Equally committed to pedagogy, Froh mentors percussionists through UC Berkeley’s Young Musicians Program. He is also a faculty member at UC Davis, where he directs the Samba School and Percussion Group Davis.

Andy Harnsberger

Andy Harnsberger, percussion

Praised by Percussive Notes Journal as “A Master of Musical Nuance”, Andy Harnsberger enjoys a versatile career as a performer and educator. He has performed in a variety of settings across North America, Australia, Europe, and Japan and presents numerous solo recitals and clinics throughout the United States each year. He has been a featured solo artist at the Percussive Arts Society International Convention (PASIC), Spoleto Festival USA and Piccolo Spoleto Festival. He has also appeared as a guest clinician at many Percussive Arts Society Days of Percussion.  His compact disc, Vertigo,” has been recognized by the Percussive Arts Society as “a must purchase for anyone who collects important marimba recordings…His performance makes it clear that he is a master player, not only technically, but musically as well.”

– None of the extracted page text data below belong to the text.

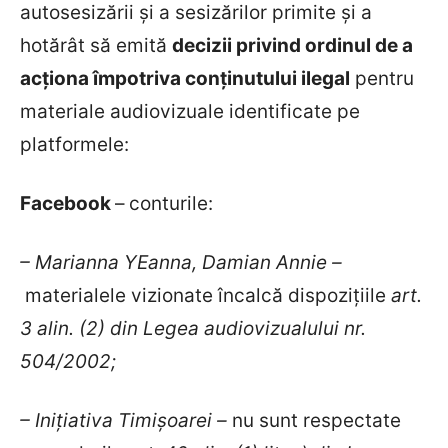
autosesizării și a sesizărilor primite și a
hotărât să emită
decizii privind ordinul de a
acționa împotriva conținutului ilegal
pentru
materiale audiovizuale identificate
pe
platformele:
Facebook
–
conturile:
– Marianna YEanna
, Damian Annie –
materialele vizionate
încalcă dispozițiile
art.
3 alin. (2) din Legea audiovizualului nr.
504/2002
;
– Inițiativa Timișoarei
–
nu sunt respectate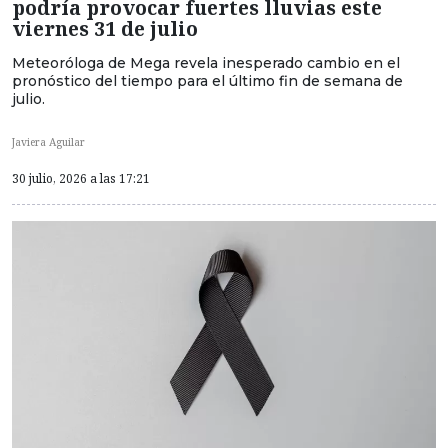
podría provocar fuertes lluvias este
viernes 31 de julio
Meteoróloga de Mega revela inesperado cambio en el
pronóstico del tiempo para el último fin de semana de
julio.
Javiera Aguilar
30 julio, 2026 a las 17:21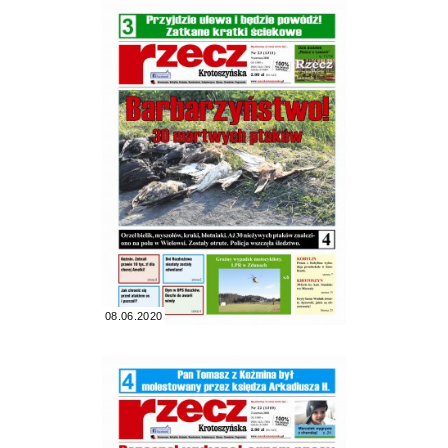
08.06.2020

Dr. Harnsberger is in demand as a recitalist and clinician across the country and internationally, presenting clinics and masterclasses at as many as 40 universities per year.  His compositions have been performed at PASIC and around the world and he is a recipient of the ASCAP PLUS award for his contributions to American Concert Music.  He has performed as percussionist with the Rochester Philharmonic Orchestra, Atlanta Symphony Orchestra, Nashville Symphony Orchestra, Alabama Symphony Orchestra, Charleston Symphony Orchestra, Richmond Symphony and Richmond Ballet Orchestras, Key West Symphony Orchestra, Harrisburg Symphony Orchestra, Chattanooga Symphony Orchestra, Lancaster Symphony Orchestra, Macon Symphony Orchestra, Lynchburg Symphony Orchestra, Hilton Head Symphony, Long Bay Symphony, Gainesville Symphony, and Carroll Symphony Orchestra as well as the contemporary music ensemble “Currents”, and has toured extensively as percussionist and xylophone soloist with The Jack Daniel’s Silver Cornet Band. He has also made several guest appearances on National Public Radio, both in interviews, and live performances to bring public awareness to the marimba as a solo instrument.   

Andy Harnsberger is Assistant Professor of Music and Percussion Coordinator at Lee University in Cleveland, Tennessee.  He earned his Doctorate of Musical Arts in Performance and Literature at the Eastman School of Music in Rochester, New York, where he also received the prestigious Performer’s Certificate. Andy is a performing artist and clinician for Malletech Instruments and Mallets, Sabian Cymbals, Ltd., and Grover Pro Percussion.